La vaurienne s’était renseignée. Ou elle avait au moins une sorte d’intuition qui le mettait dans l’embarras. La petite bousculade autour de Marius Delrick il y a quelques années avait eu pour lui un objectif double : en plus de prouver sa bonne foi à ses nouveaux compagnons, capturer l’animal aurait permis de couvrir ses arrières. Dans son existence précédente, Lazare avait trempé dans nombre de bains puants, et l’odeur nauséabonde n’avait pas tardé à le rattraper. Mais rien de tout ça n’expliquait comment Haleth en savait autant. Il fallait la jouer fine, au moins aussi fine que le tranchant menaçant qui lacérait ses poils.
« Tu penses que tu vas m’avoir au bluff ? T’as rien sur moi, ma vieille.
– Je déconne pas, Lazare ! J’ai rien contre toi ou ce que t’as pu faire, mais je sais que t’en sais plus que tu dis. »
Elle pressa un peu plus le fil de sa lame contre sa gorge. Elle disait vrai, et vu son état, elle était prête à faire une connerie. Peut-être qu’elle pourrait être une alliée de circonstance ? À l’évidence, la cavalière avait un grief à l’encontre de ces requins de Delrick. Il pouvait au moins orienter son action.
« D’accord, d’accord ! Repose cette dague, que j’puisse parler confortablement…
– T’as intérêt à cracher le morceau.
– C’est bon, c’est bon… La vérité c’est qu’j’en sais pas tant qu’ça. Je sais même pas ce que ça peut bien t’faire mais je vais t’dire. Depuis qu’on a perdu la trace de Marius j’ai pas grand chose. J’aurais bien aimé lui fout’ le grappin d’ssus moi même, mais on s’est foirés bien finement et maintenant, disparu le bossu ! Mais y a une piste, une que j’peux pas remonter de mon chef… J’ai vaguement bossé pour les Delrick y’a longtemps. Pas en direct, hein, via des intermédiaires. Notamment un type, un receleur chez qui je livrais de la marchandise, Albeck son nom. Un vaurien dans un village un peu plus au sud, Bergsburg. L’était là d’puis un moment, il a pas trop dû bouger d’puis. J’sais pas c’qu’il t’diras, mais il connaissait des gens, des réseaux. Peut-être qu’il pourra t’en dire plus. »

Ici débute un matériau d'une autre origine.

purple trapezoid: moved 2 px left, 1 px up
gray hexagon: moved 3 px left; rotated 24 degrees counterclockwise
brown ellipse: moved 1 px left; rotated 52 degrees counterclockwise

Haleth le regarda avec circonspection.
« C’est du sérieux ton info, là ?
– On ne peut plus, mais je garantis pas que t’en tire quoi que ce soit. Avec ces affaires de bandits révolutionnaires, s’il a un brin de jugeote il a dû faire attention et couvrir ses arrières. Mais l’avait pas l’air d’avoir trop de jugeote justement.
– Et t’as laissé couvé ça pendant deux ans ?
– Tu sais c’que c’est, le passé, tout ça… Je pouvais pas en parler ouvertement, ça serait admettre des choses que je préfère enfouies derrière moi. Mais bon, ça tombe bien, maintenant t’es là avec ta détermination qui te pousse même à menacer un membre de l’équipe d’enquête de la garnison ! Vu qu’tu veux t’en charger tu pourras m’en causer un brin quand t’en sauras plus, hein ?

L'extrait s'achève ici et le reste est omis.